*** Opening Data section ***
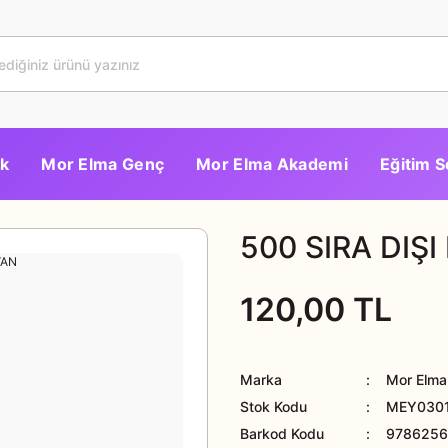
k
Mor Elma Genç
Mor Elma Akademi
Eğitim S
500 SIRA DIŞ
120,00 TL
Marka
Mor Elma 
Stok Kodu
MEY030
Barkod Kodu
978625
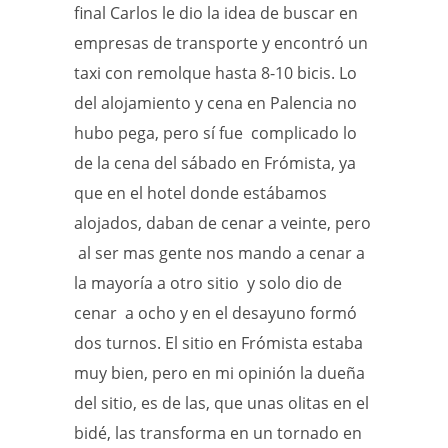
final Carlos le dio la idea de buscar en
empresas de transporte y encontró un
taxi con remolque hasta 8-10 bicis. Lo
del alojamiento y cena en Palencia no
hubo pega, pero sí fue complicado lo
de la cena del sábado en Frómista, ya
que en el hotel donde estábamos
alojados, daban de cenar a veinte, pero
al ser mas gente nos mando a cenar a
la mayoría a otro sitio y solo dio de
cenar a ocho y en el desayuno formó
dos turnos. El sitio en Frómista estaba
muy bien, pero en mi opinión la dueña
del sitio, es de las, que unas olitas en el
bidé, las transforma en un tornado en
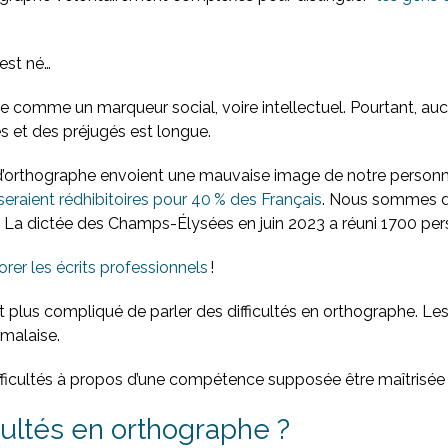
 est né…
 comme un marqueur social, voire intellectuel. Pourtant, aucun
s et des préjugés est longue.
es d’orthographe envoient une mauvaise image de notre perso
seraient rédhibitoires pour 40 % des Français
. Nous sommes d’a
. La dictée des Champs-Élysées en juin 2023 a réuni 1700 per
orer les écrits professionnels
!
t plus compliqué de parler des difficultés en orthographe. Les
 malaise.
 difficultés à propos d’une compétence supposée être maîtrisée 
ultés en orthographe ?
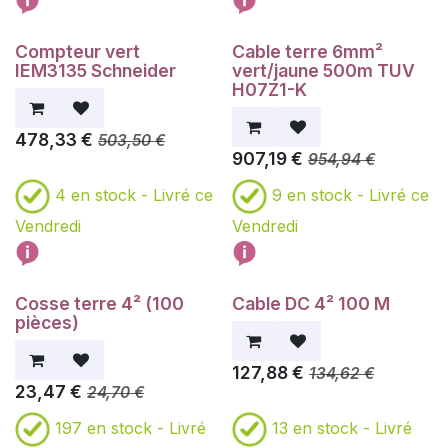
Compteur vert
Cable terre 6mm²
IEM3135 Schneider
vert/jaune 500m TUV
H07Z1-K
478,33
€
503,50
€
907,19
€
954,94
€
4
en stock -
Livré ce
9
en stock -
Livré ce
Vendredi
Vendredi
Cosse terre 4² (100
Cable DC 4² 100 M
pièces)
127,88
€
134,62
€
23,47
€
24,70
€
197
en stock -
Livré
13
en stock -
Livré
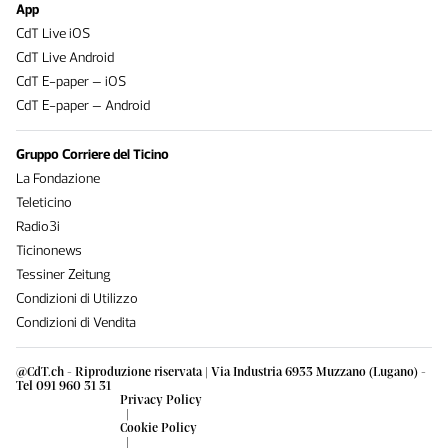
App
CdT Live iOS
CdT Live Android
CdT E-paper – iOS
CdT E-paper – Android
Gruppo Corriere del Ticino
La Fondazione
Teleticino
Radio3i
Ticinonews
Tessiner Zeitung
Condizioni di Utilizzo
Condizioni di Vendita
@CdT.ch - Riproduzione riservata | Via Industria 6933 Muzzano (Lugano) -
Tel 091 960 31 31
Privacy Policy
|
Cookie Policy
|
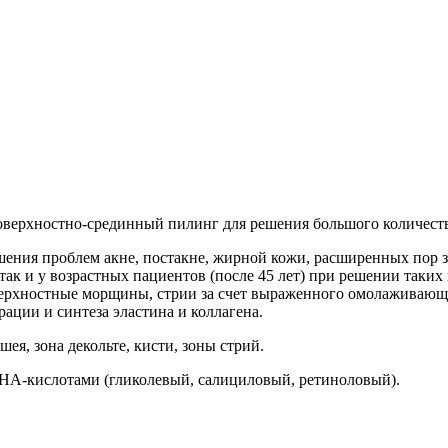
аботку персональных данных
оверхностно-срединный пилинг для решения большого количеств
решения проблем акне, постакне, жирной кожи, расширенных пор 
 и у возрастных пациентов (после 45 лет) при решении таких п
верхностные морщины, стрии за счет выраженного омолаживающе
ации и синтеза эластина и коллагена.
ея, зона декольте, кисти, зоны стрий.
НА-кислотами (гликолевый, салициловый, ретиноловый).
*** Closing Data section ***
Task description
Go through the data above and find the lines with the word "sitio". Copy each of those lines.

Expected output
la mayoría a otro sitio y solo dio de
dos turnos. El sitio en Frómista estaba
del sitio, es de las, que unas olitas en el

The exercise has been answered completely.